Problem to work on |
Wherever "also" appears in a line of the listing, that line should be returned.

Data under study |
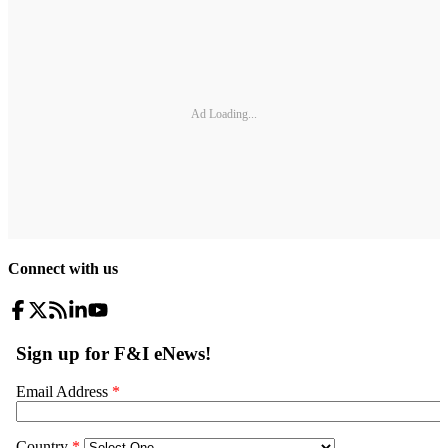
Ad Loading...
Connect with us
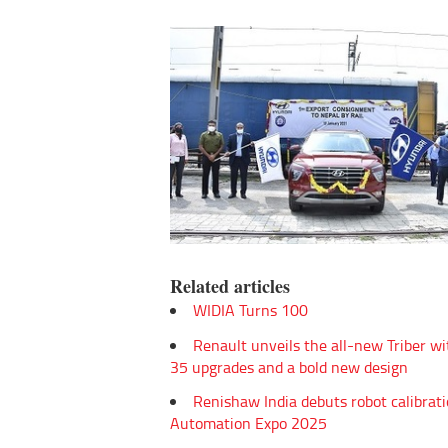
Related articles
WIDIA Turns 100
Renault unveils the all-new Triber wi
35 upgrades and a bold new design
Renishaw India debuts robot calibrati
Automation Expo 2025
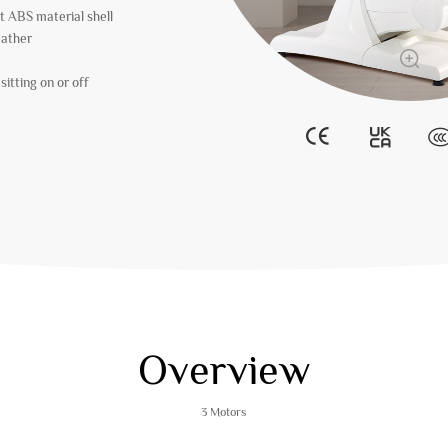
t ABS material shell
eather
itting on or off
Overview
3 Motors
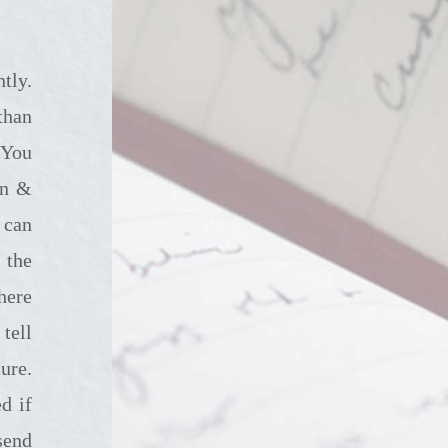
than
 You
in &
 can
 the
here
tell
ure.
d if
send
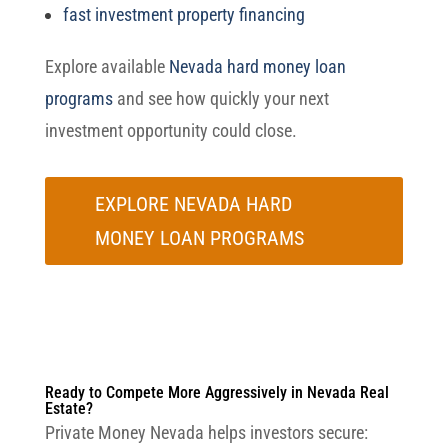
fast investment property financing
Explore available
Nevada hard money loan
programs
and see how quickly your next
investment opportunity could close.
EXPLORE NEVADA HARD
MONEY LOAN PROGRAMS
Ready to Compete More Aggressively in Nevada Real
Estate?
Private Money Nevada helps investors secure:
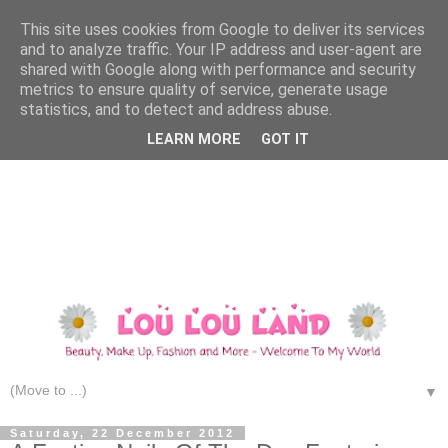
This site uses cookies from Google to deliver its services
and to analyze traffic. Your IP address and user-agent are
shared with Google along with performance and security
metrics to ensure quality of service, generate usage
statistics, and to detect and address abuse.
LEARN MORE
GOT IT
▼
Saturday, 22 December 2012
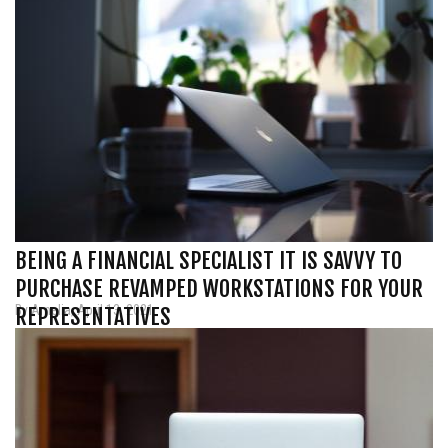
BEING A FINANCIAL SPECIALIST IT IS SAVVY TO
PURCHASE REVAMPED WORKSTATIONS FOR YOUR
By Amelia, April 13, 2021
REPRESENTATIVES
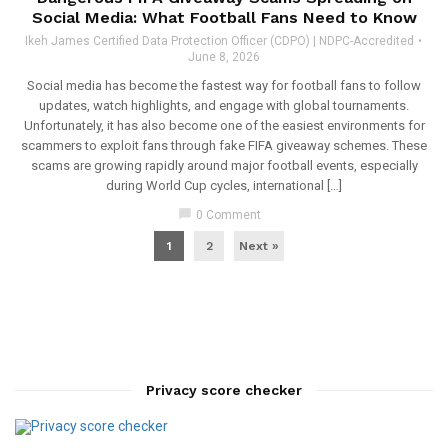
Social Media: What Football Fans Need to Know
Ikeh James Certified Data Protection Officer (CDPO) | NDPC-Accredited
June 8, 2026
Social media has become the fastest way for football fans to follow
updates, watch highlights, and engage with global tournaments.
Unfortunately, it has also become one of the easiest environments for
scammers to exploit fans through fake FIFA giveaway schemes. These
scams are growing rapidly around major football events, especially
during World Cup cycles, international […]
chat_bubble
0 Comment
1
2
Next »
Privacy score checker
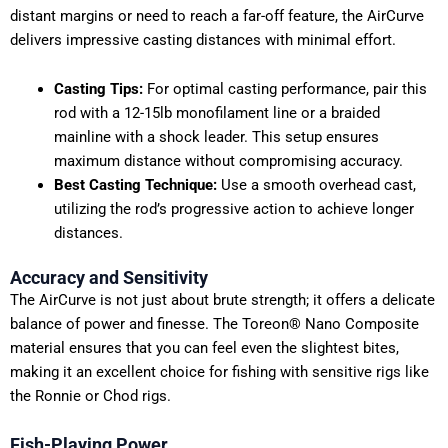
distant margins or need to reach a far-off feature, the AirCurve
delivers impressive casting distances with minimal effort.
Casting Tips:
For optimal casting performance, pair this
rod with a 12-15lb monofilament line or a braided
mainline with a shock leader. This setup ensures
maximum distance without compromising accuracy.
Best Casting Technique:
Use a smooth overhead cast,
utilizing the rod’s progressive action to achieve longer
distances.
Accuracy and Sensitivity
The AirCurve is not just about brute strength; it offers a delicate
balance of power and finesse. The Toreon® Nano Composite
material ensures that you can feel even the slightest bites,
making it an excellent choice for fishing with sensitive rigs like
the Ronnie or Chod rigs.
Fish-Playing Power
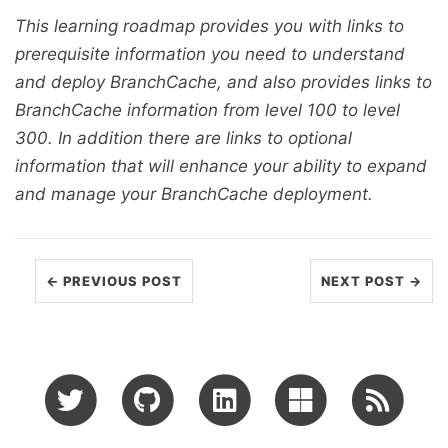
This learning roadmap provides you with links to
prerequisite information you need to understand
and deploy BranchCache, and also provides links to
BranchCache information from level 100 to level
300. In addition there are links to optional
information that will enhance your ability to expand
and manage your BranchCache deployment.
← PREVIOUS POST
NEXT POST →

Exercise response |
Unfortunately, it has also become one of the easiest environments for
and deploy BranchCache, and also provides links to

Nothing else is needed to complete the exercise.